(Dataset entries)
[Start of section]
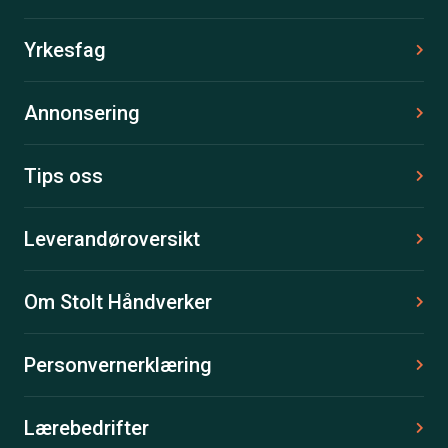
Yrkesfag
Annonsering
Tips oss
Leverandøroversikt
Om Stolt Håndverker
Personvernerklæring
Lærebedrifter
[End of section]
# Problem to work on
Repeat every record above exactly, but drop the pictures.

# Exercise solution
Yrkesfag
Annonsering
Tips oss
Leverandøroversikt
Om Stolt Håndverker
Personvernerklæring
Lærebedrifter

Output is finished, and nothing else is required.